-------- Data to use

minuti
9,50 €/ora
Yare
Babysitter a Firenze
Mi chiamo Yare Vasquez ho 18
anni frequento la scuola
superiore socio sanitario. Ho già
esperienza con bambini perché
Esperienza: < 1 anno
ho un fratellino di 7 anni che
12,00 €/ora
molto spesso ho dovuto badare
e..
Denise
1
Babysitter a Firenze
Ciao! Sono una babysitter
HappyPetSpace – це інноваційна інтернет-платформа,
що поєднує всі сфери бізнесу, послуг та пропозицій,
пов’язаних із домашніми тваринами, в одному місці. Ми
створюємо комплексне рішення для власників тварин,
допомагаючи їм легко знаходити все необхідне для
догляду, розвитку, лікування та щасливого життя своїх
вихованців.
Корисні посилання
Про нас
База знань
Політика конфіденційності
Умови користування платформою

----------------
-------- Data to use

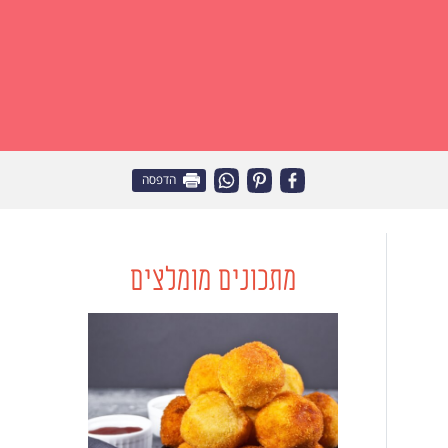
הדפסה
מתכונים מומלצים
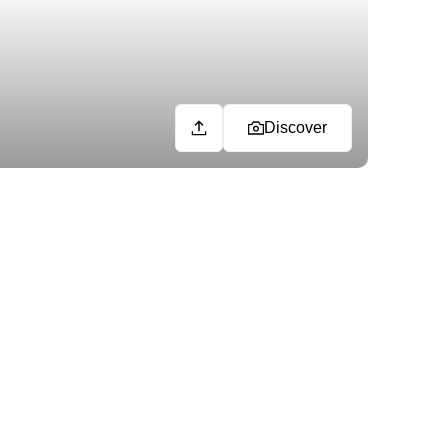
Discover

----------------
-------- Data to use

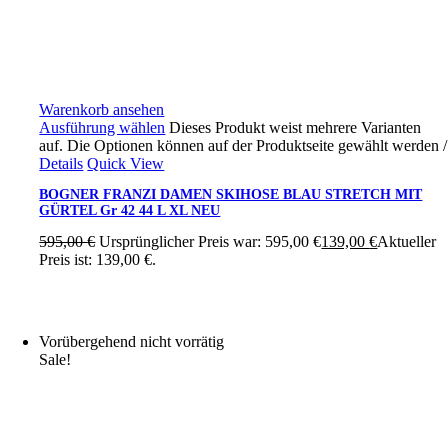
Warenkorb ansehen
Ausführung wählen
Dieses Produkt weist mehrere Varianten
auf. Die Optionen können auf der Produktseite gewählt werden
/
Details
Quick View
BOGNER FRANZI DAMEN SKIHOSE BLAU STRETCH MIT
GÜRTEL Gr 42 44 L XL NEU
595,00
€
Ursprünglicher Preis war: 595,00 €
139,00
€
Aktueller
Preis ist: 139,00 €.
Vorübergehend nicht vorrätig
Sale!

----------------

**Requirement:** Review the entries above and return every line where "anni" appears.

**Task output:**
anni frequento la scuola
ho un fratellino di 7 anni che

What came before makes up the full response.